§ Task
Please set down each entry exactly, omitting any picture it holds.

(Saved data entries)
-=-=-
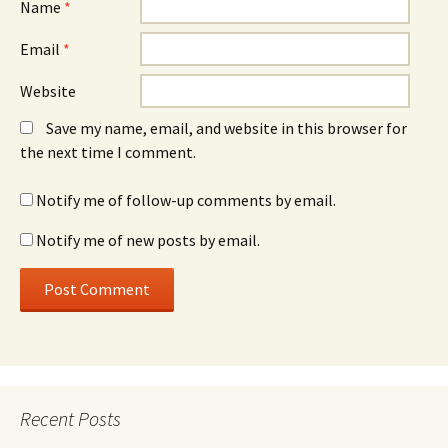
Name
*
Email
*
Website
Save my name, email, and website in this browser for
the next time I comment.
Notify me of follow-up comments by email.
Notify me of new posts by email.
Recent Posts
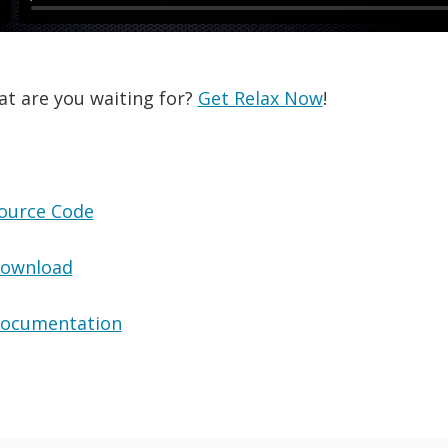
at are you waiting for?
Get Relax Now
!
ource Code
ownload
ocumentation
-=-=-
§ Reply
Name
*
Email
*
Website
Save my name, email, and website in this browser for
the next time I comment.
Notify me of follow-up comments by email.
Notify me of new posts by email.
Recent Posts
at are you waiting for?
Get Relax Now
!
ource Code
ownload
ocumentation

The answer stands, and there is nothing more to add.